Zwei Schwie­rig­kei­ten soll­te der L bei der Be­spre­chung be­rück­sich­ti­gen: 1) Nichts deu­tet auf dem Bild dar­auf hin, dass es sich um einen My­thos han­delt (aber es er­schla­gen eben nur Hel­den ihre Mu­sik­leh­rer). 2) Für die S ist si­cher die Nackt­heit pro­ble­ma­tisch; diese ist wohl durch den Sym­po­si­ons­kon­text der Trink­scha­le und die damit ver­bun­de­ne vi­ri­le Ero­tik er­klär­bar.

In einem zwei­ten Schritt sol­len die S Ver­mu­tun­gen über die dar­ge­stell­te Szene an­stel­len. Durch eine Bün­de­lung der Be­ob­ach­tun­gen und pas­sen­de Im­pul­se (Schreib­ta­fel; meh­re­re Jun­gen mit einem äl­te­ren Mann) soll­ten sie dar­auf kom­men, dass es sich um eine Szene aus dem Schul­un­ter­richt han­delt. Auch Ver­mu­tun­gen dar­über, was den Jun­gen so in Rage ver­setzt, kön­nen hier an­ge­stellt wer­den.

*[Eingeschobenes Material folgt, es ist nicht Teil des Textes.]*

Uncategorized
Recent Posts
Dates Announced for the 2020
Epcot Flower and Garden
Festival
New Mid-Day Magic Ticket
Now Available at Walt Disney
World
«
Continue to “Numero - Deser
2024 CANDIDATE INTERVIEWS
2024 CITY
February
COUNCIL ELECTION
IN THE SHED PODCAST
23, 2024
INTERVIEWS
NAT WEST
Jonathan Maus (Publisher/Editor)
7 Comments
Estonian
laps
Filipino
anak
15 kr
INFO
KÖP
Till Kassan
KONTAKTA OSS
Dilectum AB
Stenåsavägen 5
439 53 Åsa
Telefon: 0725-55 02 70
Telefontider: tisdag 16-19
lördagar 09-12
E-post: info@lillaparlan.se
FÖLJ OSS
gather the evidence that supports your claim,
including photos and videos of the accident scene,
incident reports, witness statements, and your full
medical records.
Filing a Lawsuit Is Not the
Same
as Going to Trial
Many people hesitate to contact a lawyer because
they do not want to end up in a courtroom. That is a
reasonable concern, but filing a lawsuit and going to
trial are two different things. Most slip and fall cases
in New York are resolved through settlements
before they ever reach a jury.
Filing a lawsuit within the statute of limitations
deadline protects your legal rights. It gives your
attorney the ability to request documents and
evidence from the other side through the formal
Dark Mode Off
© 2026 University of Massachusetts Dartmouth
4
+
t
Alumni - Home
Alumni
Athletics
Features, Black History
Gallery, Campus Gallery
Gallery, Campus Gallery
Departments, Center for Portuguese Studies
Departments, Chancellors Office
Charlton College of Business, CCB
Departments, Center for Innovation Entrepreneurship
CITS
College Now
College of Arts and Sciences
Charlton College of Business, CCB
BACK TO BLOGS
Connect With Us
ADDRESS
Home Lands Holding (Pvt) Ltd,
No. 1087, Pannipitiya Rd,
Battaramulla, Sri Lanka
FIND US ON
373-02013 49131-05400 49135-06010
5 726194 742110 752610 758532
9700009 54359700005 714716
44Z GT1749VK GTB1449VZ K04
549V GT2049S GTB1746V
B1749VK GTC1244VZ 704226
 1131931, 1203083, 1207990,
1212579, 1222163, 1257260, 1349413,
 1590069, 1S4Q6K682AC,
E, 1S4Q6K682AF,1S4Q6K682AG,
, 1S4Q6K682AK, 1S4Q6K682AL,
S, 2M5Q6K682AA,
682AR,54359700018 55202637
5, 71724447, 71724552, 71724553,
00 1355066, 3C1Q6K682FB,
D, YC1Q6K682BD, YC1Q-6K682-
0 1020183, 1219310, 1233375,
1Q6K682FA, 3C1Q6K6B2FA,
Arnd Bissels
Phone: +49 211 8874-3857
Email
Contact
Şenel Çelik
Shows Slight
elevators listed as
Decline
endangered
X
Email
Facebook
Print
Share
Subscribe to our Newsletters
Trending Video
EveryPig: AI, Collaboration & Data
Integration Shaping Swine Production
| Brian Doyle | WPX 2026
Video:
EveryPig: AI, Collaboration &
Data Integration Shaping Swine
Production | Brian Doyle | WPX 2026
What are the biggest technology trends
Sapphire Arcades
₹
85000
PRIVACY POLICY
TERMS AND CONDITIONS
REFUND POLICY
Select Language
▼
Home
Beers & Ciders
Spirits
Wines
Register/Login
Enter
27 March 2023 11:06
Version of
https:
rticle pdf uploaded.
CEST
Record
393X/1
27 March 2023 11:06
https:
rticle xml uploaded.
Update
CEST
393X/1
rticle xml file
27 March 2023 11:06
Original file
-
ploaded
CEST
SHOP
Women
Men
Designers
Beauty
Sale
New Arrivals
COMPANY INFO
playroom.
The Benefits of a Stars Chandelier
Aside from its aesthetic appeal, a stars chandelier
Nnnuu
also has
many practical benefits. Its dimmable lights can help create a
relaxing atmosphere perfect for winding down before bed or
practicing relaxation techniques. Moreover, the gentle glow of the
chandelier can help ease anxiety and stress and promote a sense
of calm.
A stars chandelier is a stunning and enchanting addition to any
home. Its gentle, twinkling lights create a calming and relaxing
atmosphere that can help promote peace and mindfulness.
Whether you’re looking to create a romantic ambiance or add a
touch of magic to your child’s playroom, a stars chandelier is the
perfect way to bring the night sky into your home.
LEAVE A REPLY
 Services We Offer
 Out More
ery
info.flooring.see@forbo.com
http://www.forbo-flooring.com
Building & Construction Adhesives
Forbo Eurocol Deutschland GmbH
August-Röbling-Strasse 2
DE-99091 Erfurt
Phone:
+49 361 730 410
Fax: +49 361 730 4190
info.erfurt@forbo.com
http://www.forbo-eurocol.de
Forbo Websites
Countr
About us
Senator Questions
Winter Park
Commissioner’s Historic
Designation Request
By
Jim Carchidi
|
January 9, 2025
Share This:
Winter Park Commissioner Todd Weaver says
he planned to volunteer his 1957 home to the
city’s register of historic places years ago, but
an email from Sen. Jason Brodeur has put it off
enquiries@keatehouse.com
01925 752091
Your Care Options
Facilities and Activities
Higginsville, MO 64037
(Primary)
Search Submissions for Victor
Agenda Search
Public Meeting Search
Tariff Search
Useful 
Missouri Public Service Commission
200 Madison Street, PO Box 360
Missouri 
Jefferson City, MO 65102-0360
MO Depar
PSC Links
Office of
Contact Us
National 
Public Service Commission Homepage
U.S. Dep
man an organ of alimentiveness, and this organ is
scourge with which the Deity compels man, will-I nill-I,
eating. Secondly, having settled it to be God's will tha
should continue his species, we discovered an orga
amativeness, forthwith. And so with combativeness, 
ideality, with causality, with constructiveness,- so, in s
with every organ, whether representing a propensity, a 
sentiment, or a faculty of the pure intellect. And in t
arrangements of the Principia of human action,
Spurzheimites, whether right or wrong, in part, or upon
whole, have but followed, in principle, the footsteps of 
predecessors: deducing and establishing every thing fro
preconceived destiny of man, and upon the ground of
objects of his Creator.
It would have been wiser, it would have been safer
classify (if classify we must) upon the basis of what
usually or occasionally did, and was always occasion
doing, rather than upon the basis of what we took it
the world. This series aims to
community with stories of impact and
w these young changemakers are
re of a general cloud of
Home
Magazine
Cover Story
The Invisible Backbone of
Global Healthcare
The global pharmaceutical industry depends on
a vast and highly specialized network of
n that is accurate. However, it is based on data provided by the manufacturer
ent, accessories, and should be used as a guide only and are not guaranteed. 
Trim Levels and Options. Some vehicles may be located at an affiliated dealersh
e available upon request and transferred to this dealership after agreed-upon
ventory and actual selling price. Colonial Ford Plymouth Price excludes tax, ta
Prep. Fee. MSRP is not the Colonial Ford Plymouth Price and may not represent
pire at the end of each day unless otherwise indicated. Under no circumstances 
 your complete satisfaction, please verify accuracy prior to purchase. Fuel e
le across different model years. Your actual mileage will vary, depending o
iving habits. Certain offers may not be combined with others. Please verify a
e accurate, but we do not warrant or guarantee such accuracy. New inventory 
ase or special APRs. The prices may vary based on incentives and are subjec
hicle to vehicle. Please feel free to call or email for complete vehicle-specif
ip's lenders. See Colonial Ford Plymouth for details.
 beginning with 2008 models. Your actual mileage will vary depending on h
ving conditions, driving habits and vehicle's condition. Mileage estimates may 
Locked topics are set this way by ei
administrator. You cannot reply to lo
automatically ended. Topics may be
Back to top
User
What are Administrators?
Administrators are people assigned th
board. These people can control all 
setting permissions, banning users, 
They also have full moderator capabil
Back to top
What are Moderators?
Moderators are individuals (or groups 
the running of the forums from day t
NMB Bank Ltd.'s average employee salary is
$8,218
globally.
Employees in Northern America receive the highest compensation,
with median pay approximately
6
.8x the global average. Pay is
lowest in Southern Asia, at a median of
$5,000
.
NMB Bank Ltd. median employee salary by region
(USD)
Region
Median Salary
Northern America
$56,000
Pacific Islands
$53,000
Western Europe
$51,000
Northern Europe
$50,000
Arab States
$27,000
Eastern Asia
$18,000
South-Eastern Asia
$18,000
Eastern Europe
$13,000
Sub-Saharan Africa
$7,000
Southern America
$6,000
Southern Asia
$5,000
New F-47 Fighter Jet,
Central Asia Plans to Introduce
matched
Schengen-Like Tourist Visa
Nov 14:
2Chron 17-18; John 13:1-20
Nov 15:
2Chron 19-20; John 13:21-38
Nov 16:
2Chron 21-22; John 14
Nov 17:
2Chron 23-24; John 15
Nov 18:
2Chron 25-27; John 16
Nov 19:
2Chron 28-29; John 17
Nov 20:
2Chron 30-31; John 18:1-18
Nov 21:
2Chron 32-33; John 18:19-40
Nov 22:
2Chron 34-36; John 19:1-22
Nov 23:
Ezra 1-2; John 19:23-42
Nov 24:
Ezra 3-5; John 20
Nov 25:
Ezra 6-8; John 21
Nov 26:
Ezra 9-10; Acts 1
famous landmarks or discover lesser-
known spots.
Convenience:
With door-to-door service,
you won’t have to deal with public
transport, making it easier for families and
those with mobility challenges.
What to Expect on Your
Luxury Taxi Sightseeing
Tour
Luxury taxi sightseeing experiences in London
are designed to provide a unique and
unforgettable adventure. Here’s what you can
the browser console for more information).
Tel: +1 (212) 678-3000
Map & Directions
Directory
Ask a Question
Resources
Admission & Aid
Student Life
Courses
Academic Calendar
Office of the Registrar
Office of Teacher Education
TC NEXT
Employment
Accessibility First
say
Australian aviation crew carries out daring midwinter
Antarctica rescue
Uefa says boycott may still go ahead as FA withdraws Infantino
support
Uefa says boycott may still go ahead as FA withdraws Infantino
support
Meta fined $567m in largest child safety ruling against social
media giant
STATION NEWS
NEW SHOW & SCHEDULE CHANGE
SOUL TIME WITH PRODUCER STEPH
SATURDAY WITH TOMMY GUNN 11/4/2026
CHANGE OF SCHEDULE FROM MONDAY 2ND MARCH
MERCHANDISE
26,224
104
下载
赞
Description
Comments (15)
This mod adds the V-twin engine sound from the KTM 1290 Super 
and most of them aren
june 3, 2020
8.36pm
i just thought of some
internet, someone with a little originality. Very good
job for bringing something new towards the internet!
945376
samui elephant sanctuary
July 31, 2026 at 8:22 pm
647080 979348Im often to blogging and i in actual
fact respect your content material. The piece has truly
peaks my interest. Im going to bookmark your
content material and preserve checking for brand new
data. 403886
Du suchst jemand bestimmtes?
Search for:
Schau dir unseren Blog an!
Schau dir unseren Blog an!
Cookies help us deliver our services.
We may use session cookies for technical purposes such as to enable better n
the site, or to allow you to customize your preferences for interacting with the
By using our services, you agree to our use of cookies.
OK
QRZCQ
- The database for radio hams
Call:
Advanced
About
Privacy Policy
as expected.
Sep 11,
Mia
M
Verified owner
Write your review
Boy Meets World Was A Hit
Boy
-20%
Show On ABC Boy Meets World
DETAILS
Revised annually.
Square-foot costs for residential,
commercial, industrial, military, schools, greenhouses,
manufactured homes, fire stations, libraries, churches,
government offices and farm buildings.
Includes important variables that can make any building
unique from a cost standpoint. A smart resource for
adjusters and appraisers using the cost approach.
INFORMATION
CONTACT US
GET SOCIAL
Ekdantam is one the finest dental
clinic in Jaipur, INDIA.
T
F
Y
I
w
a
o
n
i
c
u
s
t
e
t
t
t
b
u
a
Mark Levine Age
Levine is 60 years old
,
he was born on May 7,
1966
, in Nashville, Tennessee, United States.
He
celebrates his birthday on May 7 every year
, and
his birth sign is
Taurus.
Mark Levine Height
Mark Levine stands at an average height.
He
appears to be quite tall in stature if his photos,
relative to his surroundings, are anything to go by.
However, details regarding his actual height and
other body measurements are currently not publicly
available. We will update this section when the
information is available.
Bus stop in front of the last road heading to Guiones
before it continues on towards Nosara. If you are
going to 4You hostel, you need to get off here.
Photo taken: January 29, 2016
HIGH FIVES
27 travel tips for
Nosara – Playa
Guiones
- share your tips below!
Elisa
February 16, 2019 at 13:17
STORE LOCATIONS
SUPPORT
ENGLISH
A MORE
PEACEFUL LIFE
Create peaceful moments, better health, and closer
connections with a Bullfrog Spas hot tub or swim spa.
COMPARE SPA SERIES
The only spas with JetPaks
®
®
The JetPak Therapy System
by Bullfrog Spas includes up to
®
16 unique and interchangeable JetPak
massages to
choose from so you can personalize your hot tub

Zwie­späl­tig­keit des Hel­den:
An­schlie­ßend in­for­miert der L über die Iden­ti­tät des ju­gend­li­chen Wü­te­richs: Es han­delt sich um den jäh­zor­ni­gen Schü­ler He­ra­kles, der sei­nen Leh­rer Linos aus Zorn über des­sen Kri­tik er­schlug und zur Stra­fe für diese Tat von sei­nem (Stief-)Vater Am­phi­try­on zu den Hir­ten in die Berge ge­schickt wurde. Für eine ver­tie­fen­de Aus­ein­an­der­set­zung mit einem ty­pi­schen my­thi­schen Hel­den ist es auf­schluss­reich, die ver­schie­de­nen Sei­ten des He­ra­kles zu the­ma­ti­sie­ren: Er ist nicht nur ein strah­len­der Held, der – wie in W 2 mit der Be­sei­ti­gung der Hydra – den Men­schen hilft, son­dern ihm ist auch eine ‚dunk­le‘, un­be­herrsch­te We­sens­art zu­ei­gen, die er im Laufe sei­nes Le­bens erst all­mäh­lich zu zü­geln lernt – eine Er­fah­rung, wel­che pu­ber­tie­ren­den S si­cher gut ver­ständ­lich ist.

Im zwei­ten Schritt sol­len die S aus­ge­hend vom zuvor ge­won­ne­nen Ver­ständ­nis der Hand­lung auf dem zu­ge­hö­ri­gen Ar­beits­blatt die pas­sen­den For­men von εἶναι in eine Co­mi­cver­si­on ein­set­zen, wel­che die Hand­lung zum Leben er­weckt. In die­ser durch­aus kom­ple­xen Auf­ga­be soll die Fä­hig­keit trai­niert wer­den, das Ver­ständ­nis einer Hand­lung in rich­ti­ge gram­ma­ti­sche For­men um­zu­set­zen. – Diese Ver­bin­dung von Bild­ver­ste­hen und Gram­ma­tik- sowie Text-Ver­ständ­nis wird in um­ge­kehr­ter Rei­hen­fol­ge in L. 31 trai­niert, wo die S aus­ge­hend von der Er­gän­zung und Über­set­zung eines grie­chi­schen Tex­tes ein Va­sen­bild be­schrei­ben sol­len.

LI­TE­RA­TUR:

  • Alas­ta­ir Blans­hard 2006: Her­ku­les. Aus dem Leben eines Hel­den, Ber­lin, 47-52.
  • Leo­no­re Jahn/Karin Rich­ter 2011: He­ra­kles. Grie­chi­sche My­tho­lo­gie in Bil­dern und Sze­nen. Mo­del­le und Ma­te­ria­li­en für den Li­te­ra­tur­un­ter­richt (Klas­se 3 bis Klas­se 7) (Bil­der er­zäh­len Ge­schich­ten – Ge­schich­ten er­zäh­len zu Bil­dern 12/2), Balt­manns­wei­ler, 10f, 52f.